I agree with the first part of edg's answer, but where he says:
"By setting objects to null when they are dead you can encourage the GC to reuse the memory consumed by those objects, this limiting the growing consumption of memory."
is incorrect. You never need to set an object to null since the GC will eventually collect your object after it goes out of scope.
This was discussed in this answer on SO: http://stackoverflow.com/questions/2785/setting-objects-to-nullnothing-after-use-in-dot-net
Don't user Arraylists (garbage collect don't work weel with them), use instead generic lists
Other common error is to have in web.config Debug=true, this consume lot of memory, change the option to "false".
Other thing to do is use CLRProfiler, to trace the problem.
Good Luck, Pedro
It sounds like you have a memory leak, the process keeps leaking memory until it crushes with an out-of-memory condition and is then automatically restarted by the server.
1.5GB is about the maximum amount of memory a 32 bit process can allocate before running out of address space.
Somethings to look for:
- Do you do your own caching? when are items removed from the cache?
- Is there somewhere data is added to a collection every once in a while but never removed?
- Do you call Dispose on every object that implements IDisposable?
- Do you access any non-managed code at all (COM objects or using DllImport) or allocate non-managed memory (using the Marshal class for example)? anything that is allocated there is never freed by the garbage collector, you have to free it yourself.
- Do you use 3rd party libraries or any code from 3rd parties? it can have any of the problems in the list too.
Ensure that you aren't putting up a debug build of your project.

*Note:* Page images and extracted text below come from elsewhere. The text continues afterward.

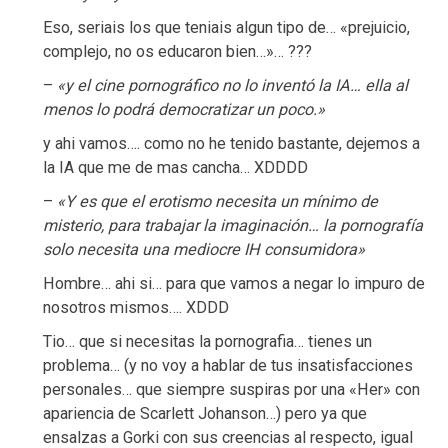
Eso, seriais los que teniais algun tipo de… «prejuicio,
complejo, no os educaron bien…»… ???
–
«y el cine pornográfico no lo inventó la IA… ella al
menos lo podrá democratizar un poco.»
y ahi vamos…. como no he tenido bastante, dejemos a
la IA que me de mas cancha… XDDDD
–
«Y es que el erotismo necesita un mínimo de
misterio, para trabajar la imaginación… la pornografía
solo necesita una mediocre IH consumidora»
Hombre… ahi si… para que vamos a negar lo impuro de
nosotros mismos…. XDDD
Tio… que si necesitas la pornografia… tienes un
problema… (y no voy a hablar de tus insatisfacciones
personales… que siempre suspiras por una «Her» con
apariencia de Scarlett Johanson…) pero ya que
ensalzas a Gorki con sus creencias al respecto, igual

There's a feature* that when you have a debug build, if you instantiate any object that contains the definition for an event, even if you don't raise the event, it will hold only a small piece of memory indefinitely. Over time, these small pieces of memory will eat away at your memory pool, until it eventually restarts the web process, and start again.
*I call this a feature (and not a bug) because it's been around since the beginning of .Net 2 (not present in .Net 1.1), and there's been no patch to fix it. The memory leak must be due to some feature needed when debugging.
We were having similar situations occur and altered all our database connections to use a try/catch/finally approach. Try was used to execute code, catch for error collection, and finally to close all variables and database connections.
internal BECollection<ReportEntity> GetSomeReport()
{
Database db = DatabaseFactory.CreateDatabase();
BECollection<ReportEntity> _ind = new BECollection<ReportEntity>();
System.Data.Common.DbCommand dbc = db.GetStoredProcCommand("storedprocedure");
try
{
SqlDataReader reader = (SqlDataReader)db.ExecuteReader(dbc);
while (reader.Read())
{
//populate entity
}
}
catch (Exception ex)
{
Logging.LogMe(ex.Message.ToString(), "Error on SomeLayer/SomeReport", 1, 1);
return null;
}
finally
{
dbc.Connection.Close();
_ind = null;
}
return _ind;
}
My first guess would be a memory leak. My second guess would be that it is normal behavior - the GC won't be fired until you have significant memory pressure. The only way to be sure is to use a combination of a profiler and things like PerfMon. Some sites:
- http://blogs.msdn.com/ricom/archive/2004/12/10/279612.aspx
- http://support.microsoft.com/kb/318263
- Tess's excellent lab series
In addition I would make sure you aren't running in Debug mode (as already mentioned).
As far as the HTTP errors - assuming you are running in server GC mode, it tries to do everything it can to not block requests. It would be interesting to find out what those HTTP errors are - that's not normal behavior from what I've seen in the past, and might point to some more of the root of your issue.